The EfW plant was a nationally significant infrastructure project ("NSIP") for the purposes of the 2008 Act. The application for the order granting development consent also sought compulsory acquisition powers under sections 120 and 122 of the 2008 Act both to acquire land, including land owned by the Appellant and by local authorities and statutory undertakers, and to acquire rights over land, including a right to extinguish a restrictive covenant which benefits land owned by the Appellant.

4

A Panel of three Commissioners ("the Panel") was appointed to determine the application. Following an examination of the application between the 18 th January 2011 and 15 th July 2011, which included an issue specific hearing on compulsory acquisition between the 27 th June and 1 st July 2011, the Panel set out the reasons for its decision to make the Order in its "Panel's Decision and Statement of Reasons" ("SR") dated 13 th October 2011. The Order was made by the Panel under section 114(1) of the 2008 Act on 22 nd November 2011.

5

Because the Order authorised the compulsory acquisition of land belonging to local authorities and statutory undertakers which had made representations which they had not withdrawn, section 128 of the 2008 Act (now repealed) provided that the Order was subject to special parliamentary procedure.

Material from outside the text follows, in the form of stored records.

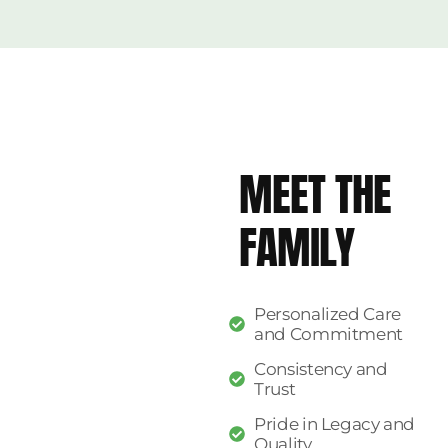
MEET THE
FAMILY
Personalized Care
and Commitment
Consistency and
Trust
Pride in Legacy and
Quality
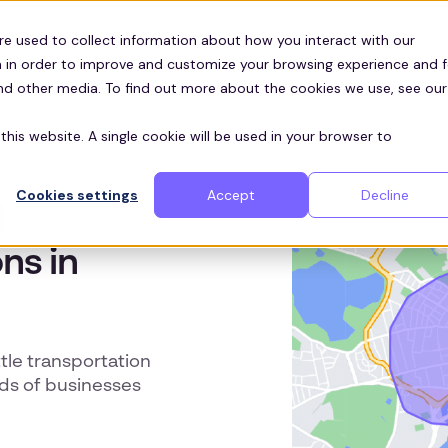
Customers
ces
re used to collect information about how you interact with our
 in order to improve and customize your browsing experience and f
and other media. To find out more about the cookies we use, see our
this website. A single cookie will be used in your browser to
Cookies settings
Accept
Decline
d
ns in
le transportation
ds of businesses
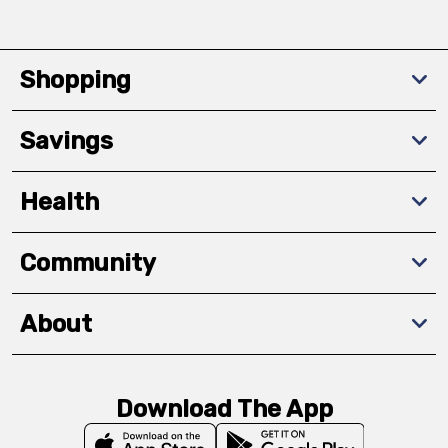
Shopping
Savings
Health
Community
About
Download The App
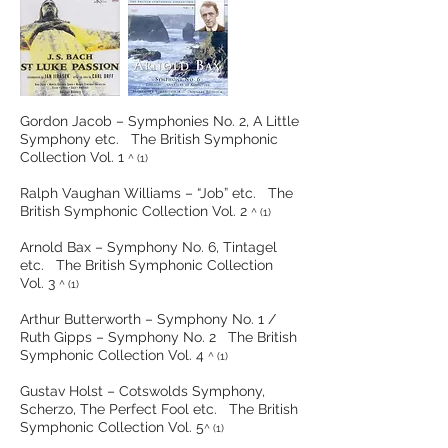
Gordon Jacob – Symphonies No. 2, A Little
Symphony etc. The British Symphonic
Collection Vol. 1
^ (1)
Ralph Vaughan Williams – “Job” etc. The
British Symphonic Collection Vol. 2
^ (1)
Arnold Bax – Symphony No. 6, Tintagel
etc. The British Symphonic Collection
Vol. 3
^ (1)
Arthur Butterworth – Symphony No. 1 /
Ruth Gipps – Symphony No. 2 The British
Symphonic Collection Vol. 4
^ (1)
Gustav Holst – Cotswolds Symphony,
Scherzo, The Perfect Fool etc. The British
Symphonic Collection Vol. 5
^ (1)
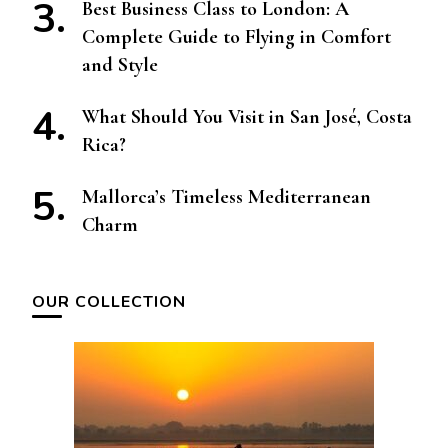
Best Business Class to London: A
Complete Guide to Flying in Comfort
and Style
What Should You Visit in San José, Costa
Rica?
Mallorca’s Timeless Mediterranean
Charm
OUR COLLECTION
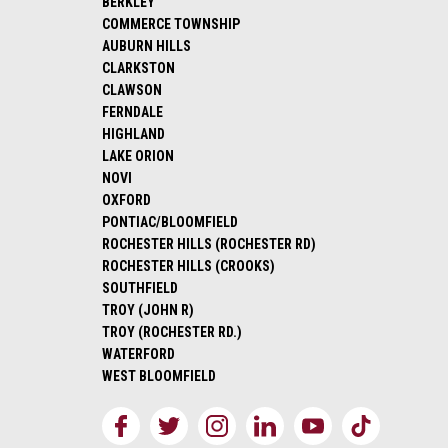
BERKLEY
COMMERCE TOWNSHIP
AUBURN HILLS
CLARKSTON
CLAWSON
FERNDALE
HIGHLAND
LAKE ORION
NOVI
OXFORD
PONTIAC/BLOOMFIELD
ROCHESTER HILLS (ROCHESTER RD)
ROCHESTER HILLS (CROOKS)
SOUTHFIELD
TROY (JOHN R)
TROY (ROCHESTER RD.)
WATERFORD
WEST BLOOMFIELD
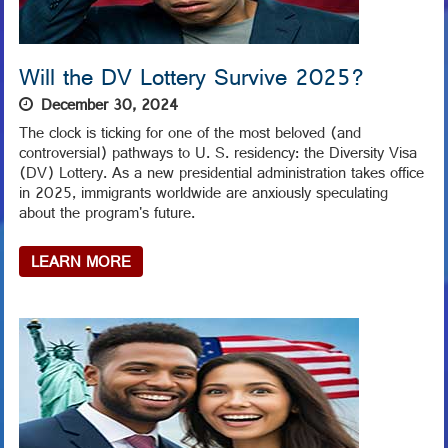
Will the DV Lottery Survive 2025?
December 30, 2024
The clock is ticking for one of the most beloved (and
controversial) pathways to U. S. residency: the Diversity Visa
(DV) Lottery. As a new presidential administration takes office
in 2025, immigrants worldwide are anxiously speculating
about the program's future.
LEARN MORE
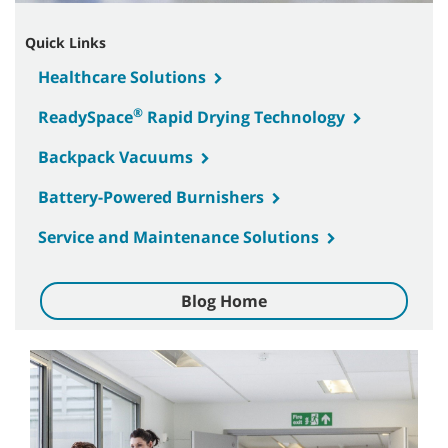
Quick Links
Healthcare Solutions
®
ReadySpace
Rapid Drying Technology
Backpack Vacuums
Battery-Powered Burnishers
Service and Maintenance Solutions
Blog Home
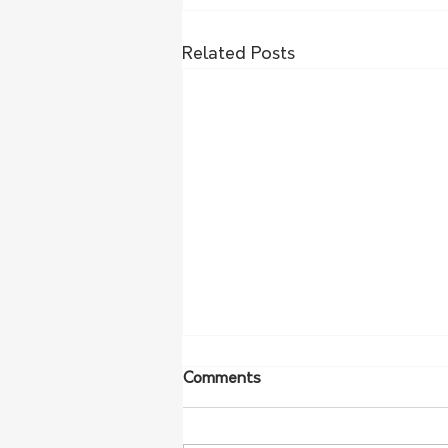
Related Posts
Comments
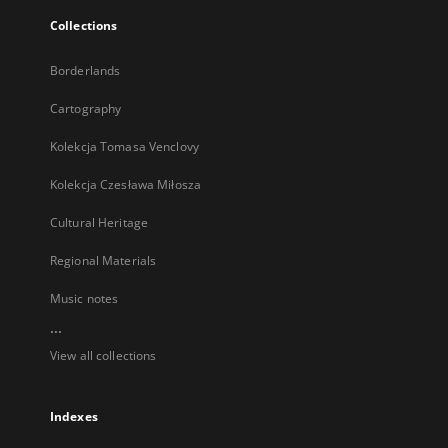
Collections
Borderlands
Cartography
Kolekcja Tomasa Venclovy
Kolekcja Czesława Miłosza
Cultural Heritage
Regional Materials
Music notes
...
View all collections
Indexes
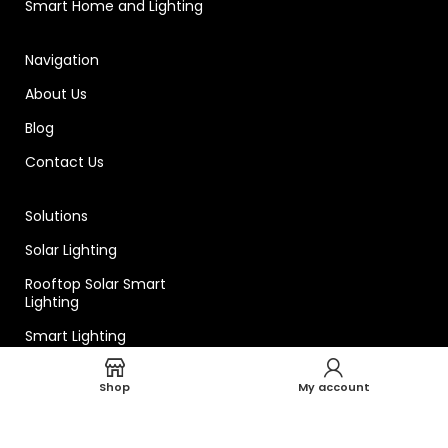
Smart Home and Lighting
Navigation
About Us
Blog
Contact Us
Solutions
Solar Lighting
Rooftop Solar Smart
Lighting
Smart Lighting
Shop
My account
Technical
Smart Lighting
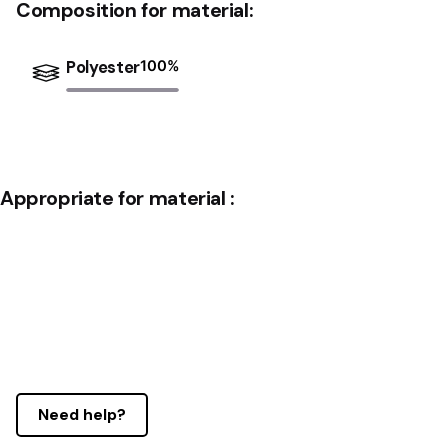
Composition for material:
Polyester
100
%
Appropriate for material :
Need help?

The Order was laid before Parliament on the 29 th November 2011. Having considered petitions against the Order, the Joint Committee on the Rookery South (Resource Recovery Facility) Order 2011 reported without amendment on the 13 th February 2013, and by virtue of section 6(1) of the Statutory Order (Special Procedure) Act 1945 ("the 1945 Act") the Order came into force on the 28 th February 2013 when the Joint Committee's Report was published in Parliament.

Mitting J's judgment

6

Before Mitting J the Order was challenged on two grounds:

(1) The Panel had failed to give adequate reasons for its conclusion that there was a compelling case in the public interest for the grant of compulsory acquisition powers, because it had failed to explain why it had concluded that there were no reasonable alternatives to compulsory acquisition.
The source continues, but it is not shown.